SML Style Guide
As with any large programming exercise, common sense dictates that
programs should be written to faciliate ease of comprehension on the
part of the reader. This means that variables names should be
descriptive, indentation should reflect program structure, and code
should be generously documented. There are a number of syntactic
conventions used in writing SML code; those unfamiliar with these
conventions should use the Ullman book or Harper's notes for
clarification.
Listed below are some stylistic rules and suggestions for SML that might help
you in writing and maintaining code developed for the project.
General Style
80 Column Limit. No line of code may have more than
80 columns.
No Tab Characters. Do not use the tab character
(0x09). Instead, use spaces to control indenting. This is because the width of a
tab is not uniform across all computers, and what looks good on your machine
may look terrible on mine, especially if you have mixed spaces and tabs.
Comments
Comments Go Above the Code They Reference, as in the
following example:
val sum = foldl (op +) 0
Avoid Useless Comments.
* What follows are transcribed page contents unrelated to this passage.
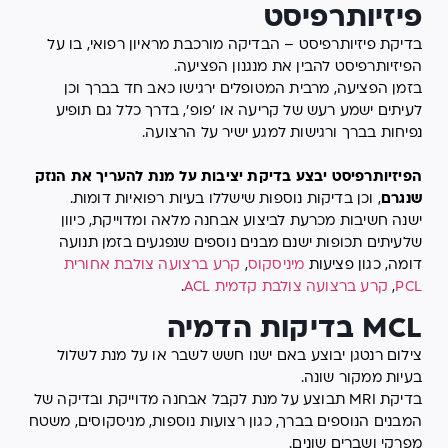
פיזיותרפיסט
בדיקת פיזיותרפיסט – הבדיקה מורכבת מראיון רפואי, בו על
הפיזיותרפיסט להבין את מנגנון הפציעה.
בזמן הפציעה, מרבית המטופלים ירגישו כאב חד בברך וכן
לעיתים ישמע רעש של קריעה או 'פופ', בדרך כלל גם תופיע
נפיחות בברך ורגישות למגע ישיר על הרצועה.
הפיזיותרפיסט יבצע בדיקת יציבות על מנת להעריך את הנזק
שנגרם
, וכן בדיקות נוספות שישללו בעיות רפואיות דומות.
ישנה חשיבות מכרעת לביצוע אבחנה מלאה ומדוייקת, כיוון
שלעיתים תכופות ישנם מבנים נוספים שנפגעים בזמן תנועה
דומה, כגון פציעות
מיניסקוס
,
קרע ברצועה צולבת אחורית
PCL
,
קרע ברצועה צולבת קדמית ACL
.
MCL בדיקות הדמיה
צילום רנטגן יבוצע באם ישנו חשש לשבר או על מנת לשלול
בעיות ממקור שונה.
בדיקת MRI תבוצע על מנת לקבל אבחנה מדוייקת ובדיקה של
המבנים הנוספים בברך, כגון רצועות נוספות, מניסקוסים, משטח
מפרקי ושברים שונים.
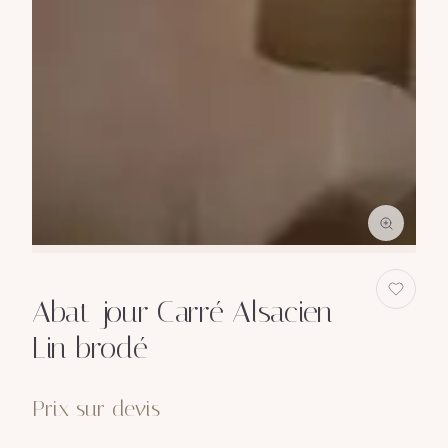
Abat-jour Carré Alsacien
Lin brodé
Prix sur devis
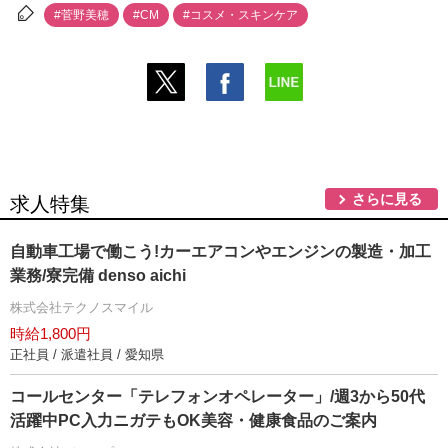
#菅野美穂
#CM
#コスメ・スキンケア
さらに見る
求人特集
自動車工場で働こう!カーエアコンやエンジンの製造・加工
業務/寮完備 denso aichi
株式会社テクノスマイル
時給1,800円
正社員 / 派遣社員 / 愛知県
コールセンター「テレフォンオペレーター」/週3から50代
活躍中PC入力ニガテもOK美容・健康食品のご案内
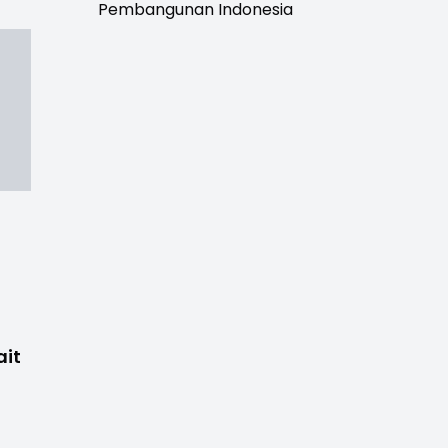
Pembangunan Indonesia
ait
E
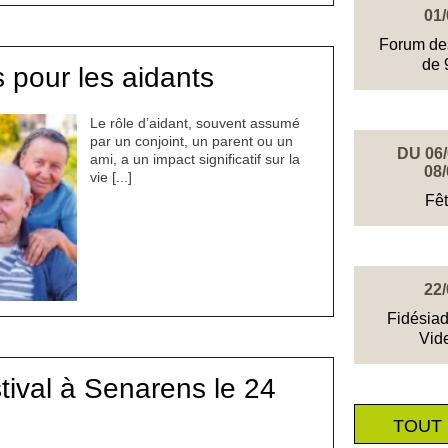
01/
Forum de
de 
 pour les aidants
Le rôle d’aidant, souvent assumé
par un conjoint, un parent ou un
DU 06/
ami, a un impact significatif sur la
08/
vie [...]
Fêt
22/
Fidésia
Vid
ival à Senarens le 24
TOUT 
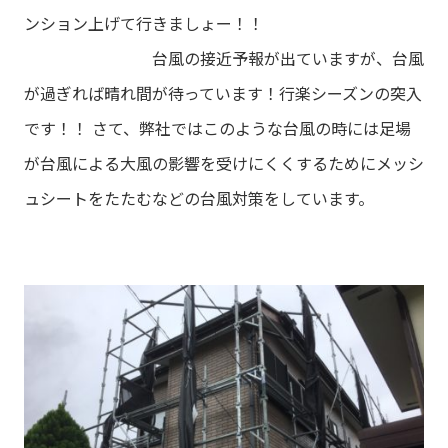
ンション上げて行きましょー！！
台風の接近予報が出ていますが、台風
が過ぎれば晴れ間が待っています！行楽シーズンの突入
です！！
さて、弊社ではこのような台風の時には足場
が台風による大風の影響を受けにくくするためにメッシ
ュシートをたたむなどの台風対策をしています。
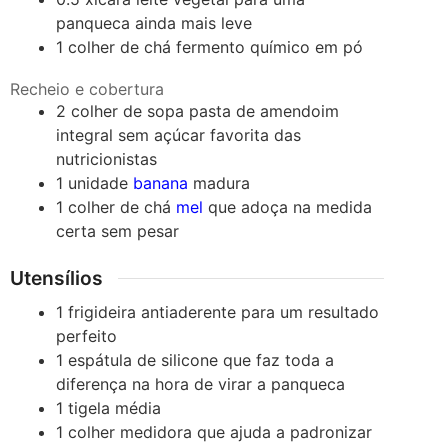
panqueca ainda mais leve
1
colher de chá
fermento químico em pó
Recheio e cobertura
2
colher de sopa
pasta de amendoim
integral sem açúcar favorita das
nutricionistas
1
unidade
banana
madura
1
colher de chá
mel
que adoça na medida
certa sem pesar
Utensílios
1 frigideira antiaderente
para um resultado
perfeito
1 espátula de silicone
que faz toda a
diferença na hora de virar a panqueca
1 tigela média
1 colher medidora
que ajuda a padronizar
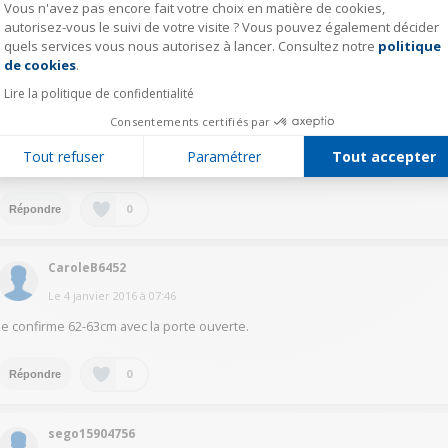
Vous n'avez pas encore fait votre choix en matière de cookies,
autorisez-vous le suivi de votre visite ? Vous pouvez également décider
HerveV3823
quels services vous nous autorisez à lancer. Consultez notre
politique
Axeptio consent
de cookies
.
Le
4 janvier 2016
à
09:12
Lire la politique de confidentialité
Malheureusement non . Les portes ouvertes nécessitent plus de
dégagement. A 90 degre cela depasse déjà du cadre ..et donc des 60cm.
Consentements certifiés par
Mais encore plus problématique dans votre cas, si vous ne disposez pas
de l'espace suffisant, pour ouvrir la porte à100-105degres , il est
Tout refuser
Paramétrer
Tout accepter
impossible de sortir le bac à légumes
0
Répondre
CaroleB6452
Le
4 janvier 2016
à
07:46
Je confirme 62-63cm avec la porte ouverte.
0
Répondre
sego15904756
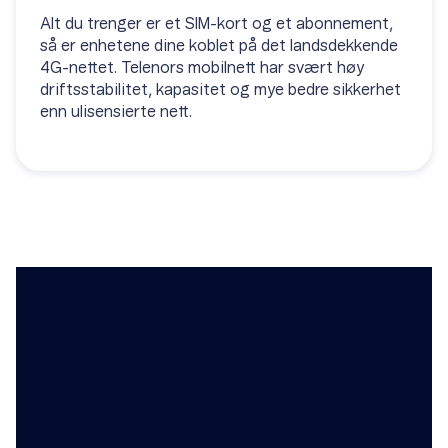
Alt du trenger er et SIM-kort og et abonnement,
så er enhetene dine koblet på det landsdekkende
4G-nettet. Telenors mobilnett har svært høy
driftsstabilitet, kapasitet og mye bedre sikkerhet
enn ulisensierte nett.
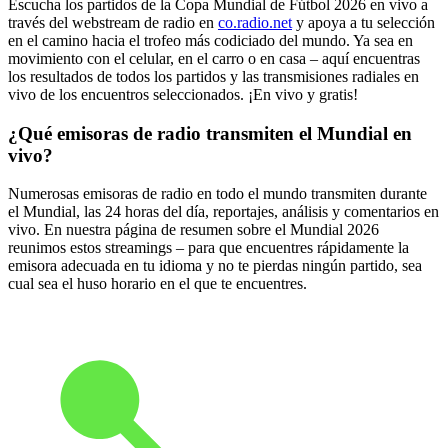
Escucha los partidos de la Copa Mundial de Fútbol 2026 en vivo a
través del webstream de radio en
co.radio.net
y apoya a tu selección
en el camino hacia el trofeo más codiciado del mundo. Ya sea en
movimiento con el celular, en el carro o en casa – aquí encuentras
los resultados de todos los partidos y las transmisiones radiales en
vivo de los encuentros seleccionados. ¡En vivo y gratis!
¿Qué emisoras de radio transmiten el Mundial en
vivo?
Numerosas emisoras de radio en todo el mundo transmiten durante
el Mundial, las 24 horas del día, reportajes, análisis y comentarios en
vivo. En nuestra página de resumen sobre el Mundial 2026
reunimos estos streamings – para que encuentres rápidamente la
emisora adecuada en tu idioma y no te pierdas ningún partido, sea
cual sea el huso horario en el que te encuentres.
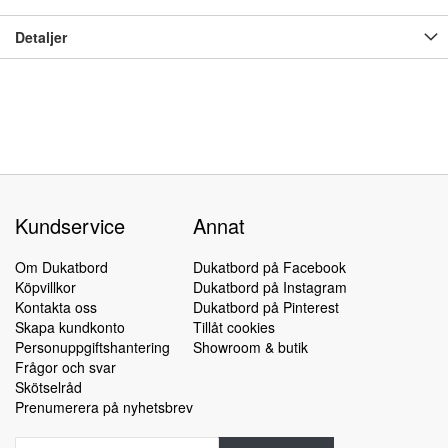
Detaljer
Kundservice
Annat
Om Dukatbord
Dukatbord på Facebook
Köpvillkor
Dukatbord på Instagram
Kontakta oss
Dukatbord på Pinterest
Skapa kundkonto
Tillåt cookies
Personuppgiftshantering
Showroom & butik
Frågor och svar
Skötselråd
Prenumerera på nyhetsbrev
Sign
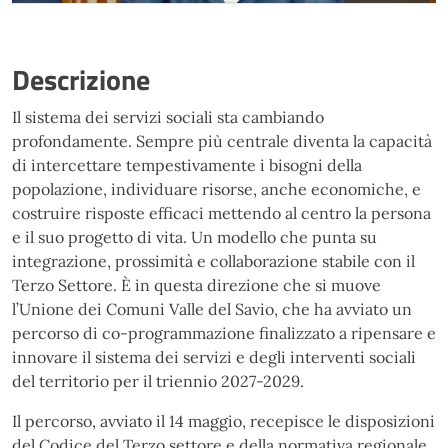
Descrizione
Il sistema dei servizi sociali sta cambiando
profondamente. Sempre più centrale diventa la capacità
di intercettare tempestivamente i bisogni della
popolazione, individuare risorse, anche economiche, e
costruire risposte efficaci mettendo al centro la persona
e il suo progetto di vita. Un modello che punta su
integrazione, prossimità e collaborazione stabile con il
Terzo Settore. È in questa direzione che si muove
l’Unione dei Comuni Valle del Savio, che ha avviato un
percorso di co-programmazione finalizzato a ripensare e
innovare il sistema dei servizi e degli interventi sociali
del territorio per il triennio 2027-2029.
Il percorso, avviato il 14 maggio, recepisce le disposizioni
del Codice del Terzo settore e della normativa regionale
Avoid comments that merely repeat
the code they reference or state the obvious. Comments should state the invariants, the non-obvious, or
any references that have more information about the code.
Avoid Over-commenting. Very many or very long comments
in the code body are more distracting than helpful. Long comments
should appear at the top of a file
to explain the overall design of the code or refer to any
sources that have more information about the algorithms or data
structures. All other comments in the file should be as short as
possible. A good place for a comment is just before a function declaration.
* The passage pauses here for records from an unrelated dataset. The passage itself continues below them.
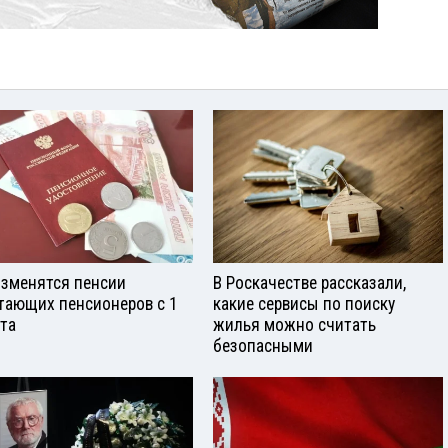
изменятся пенсии
В Роскачестве рассказали,
тающих пенсионеров с 1
какие сервисы по поиску
ста
жилья можно считать
безопасными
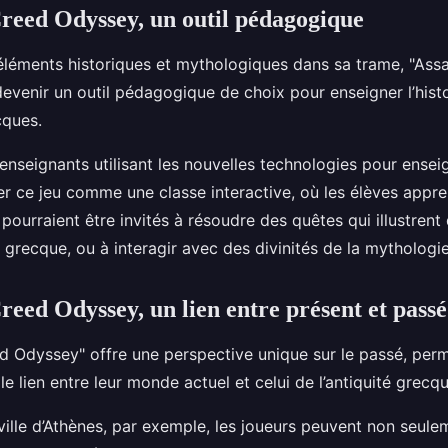
Creed Odyssey, un outil pédagogique
éléments historiques et mythologiques dans sa trame, "Assa
venir un outil pédagogique de choix pour enseigner l’histo
cques.
 enseignants utilisant les nouvelles technologies pour enseign
ser ce jeu comme une classe interactive, où les élèves appre
 pourraient être invités à résoudre des quêtes qui illustre
re grecque, ou à interagir avec des divinités de la mythologi
reed Odyssey, un lien entre présent et passé
ed Odyssey" offre une perspective unique sur le passé, per
 le lien entre leur monde actuel et celui de l’antiquité grecqu
ville d’Athènes, par exemple, les joueurs peuvent non seule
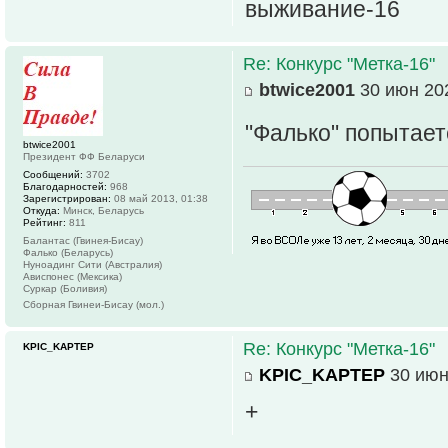
выживание-16
Re: Конкурс "Метка-16"
btwice2001
30 июн 202
"Фалько" попытает
btwice2001
Президент ФФ Беларуси
Сообщений:
3702
Благодарностей:
968
Зарегистрирован:
08 май 2013, 01:38
Откуда:
Минск, Беларусь
Рейтинг:
811
Балантас (Гвинея-Бисау)
Фалько (Беларусь)
Нуноадинг Сити (Австралия)
Ависпонес (Мексика)
Суркар (Боливия)
Сборная Гвинеи-Бисау (мол.)
Re: Конкурс "Метка-16"
KPIC_KAPTEP
KPIC_KAPTEP
30 июн
+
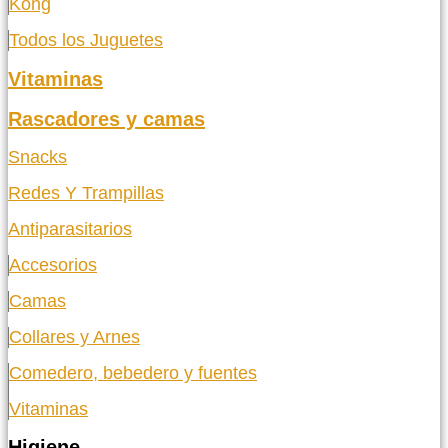
Kong
Todos los Juguetes
Vitaminas
Rascadores y camas
Snacks
Redes Y Trampillas
Antiparasitarios
Accesorios
Camas
Collares y Arnes
Comedero, bebedero y fuentes
Vitaminas
Higiene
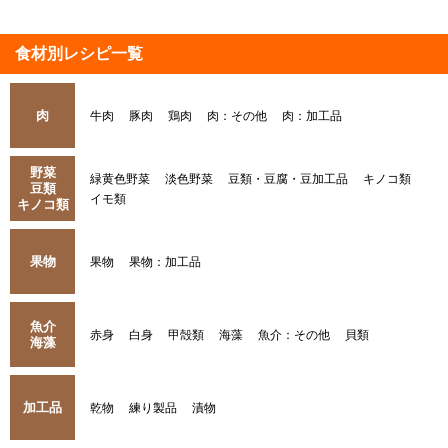
食材別レシピ一覧
肉
牛肉
豚肉
鶏肉
肉：その他
肉：加工品
野菜
緑黄色野菜
淡色野菜
豆類・豆腐・豆加工品
キノコ類
豆類
イモ類
キノコ類
果物
果物
果物：加工品
魚介
赤身
白身
甲殻類
海藻
魚介：その他
貝類
海藻
加工品
乾物
練り製品
漬物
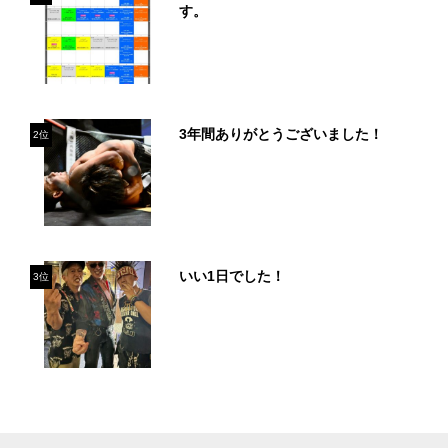
す。
3年間ありがとうございました！
2位
いい1日でした！
3位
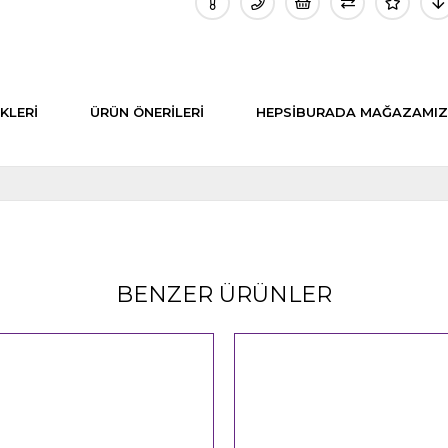
KLERI
ÜRÜN ÖNERILERI
HEPSIBURADA MAĞAZAMIZ
L
BENZER ÜRÜNLER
Judicious choice of variable names can help minimize the need for comments.
Line Breaks. Empty lines should only be included
between value declarations within a struct block, especially
between function declarations. It is not necessary to put empty
lines between other declarations unless you are separating the different
types of declarations (such as structures, types, exceptions and
values). Unless function declarations within a let block
are long, there should be no empty lines within a let block. There
should never be an empty line within an expression.
Multi-line Commenting. When comments are
printed on paper, the reader lacks the advantage of color highlighting
performed by an editor such as Emacs. Multiline comments can be
distinguished from code by preceding each line of the comment with a * similar to the following:
fun complicatedFunction () = ...
Naming and Declarations
Naming Conventions. The best way to tell at a glance something about the type of a variable
is to use the standard SML naming conventions.
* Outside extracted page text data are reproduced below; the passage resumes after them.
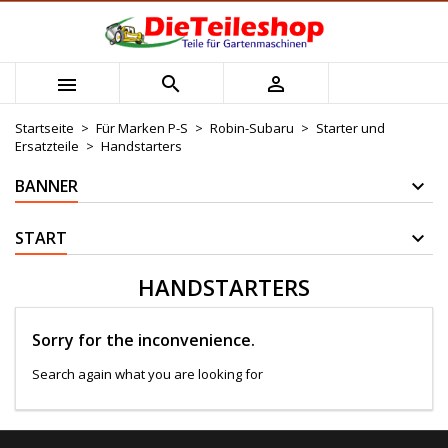
×
×
×
×
Mijn verlanglijst
((modalTitle))
Wunschliste erstellen
Anmelden



Maak nieuwe lijst
add_circle_outline
((confirmMessage))
Sie müssen angemeldet sein, um Artikel Ihrer
Name der Wunschliste
Wunschliste hinzufügen zu können.
Startseite
Für Marken P-S
Robin-Subaru
Starter und
Ersatzteile
Handstarters
((cancelText))
((modalDeleteText))
Abbrechen
Anmelden
BANNER
Abbrechen
Wunschliste erstellen
START
HANDSTARTERS
Sorry for the inconvenience.
Search again what you are looking for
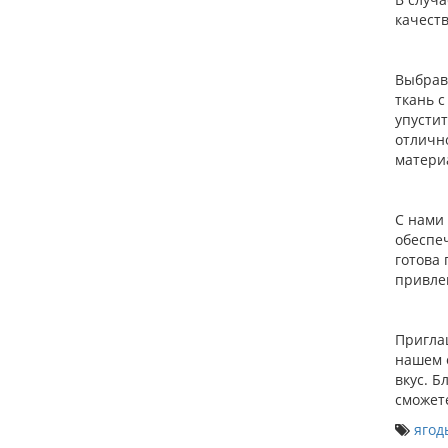
качест
Выбрав
ткань 
упусти
отлично
матери
С нами
обеспе
готова 
привлек
Пригла
нашем 
вкус. 
сможет
ягод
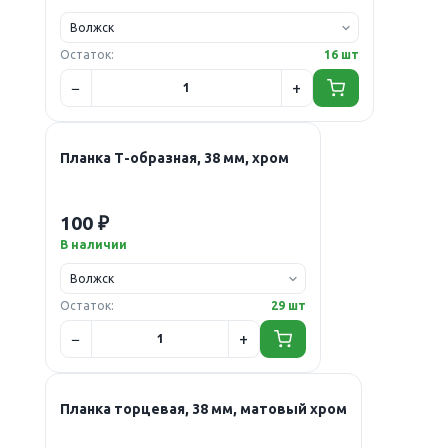
Остаток:
16 шт
Планка Т-образная, 38 мм, хром
100 ₽
В наличии
Остаток:
29 шт
Планка торцевая, 38 мм, матовый хром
The following are the preferred rules that are followed by the SML basis and SML/NJ libraries:
Token |
|
SML
Naming Convention |
|
Example |
Variables |
|
Symbolic or
initial lower case. Use embedded caps for multiword names. |
|
getItem |
Constructors |
|
Initial upper
case. Use embedded caps for multiword names. Historic
exceptions are nil, true, and false.
Rarely are symbolic names like :: used. |
|
Node
EmptyQueue |
Types |
|
All lower
case. Use underscores for multiword names. |
|
priority_queue |
Signatures |
|
All upper
case. Use underscores for multiword names. |
|
PRIORITY_QUEUE |
Structures |
|
Initial upper
case. Use embedded caps for multiword names. |
|
PriorityQueue |
Functors |
|
Same as structure convention, except Fn completes the
name. |
|
PriorityQueueFn |
These conventions are not enforced by the compiler, though
violations of the variable/constructor conventions ought to cause warning
messages because of the danger of a constructor turning into a variable when
it is misspelled.
Use Meaningful Names. Another way of conveying information is to use meaningful variable names that
reflect their intended use. Choose words or combinations of words
describing the value. Variable names may be one letter in short let
blocks. Functions used in a fold, filter,
or map are often bound to the name f. Here is an example for short
variable names:
let
val d = Date.fromTimeLocal(Time.now())
val m = Date.minute d
val s = Date.second d
fun f n = (n mod 3) = 0
in
List.filter f [m,s]
end
Type Annotations. Top-level functions and values
should always be declared with types. Consider the difference bewteen the following:
fun foo x = x+1
fun foo(x:int):int = x+1
Avoid Global Mutable Variables. Mutable values should be local to closures and almost never declared as a structure's
value. Global mutable values cause many problems.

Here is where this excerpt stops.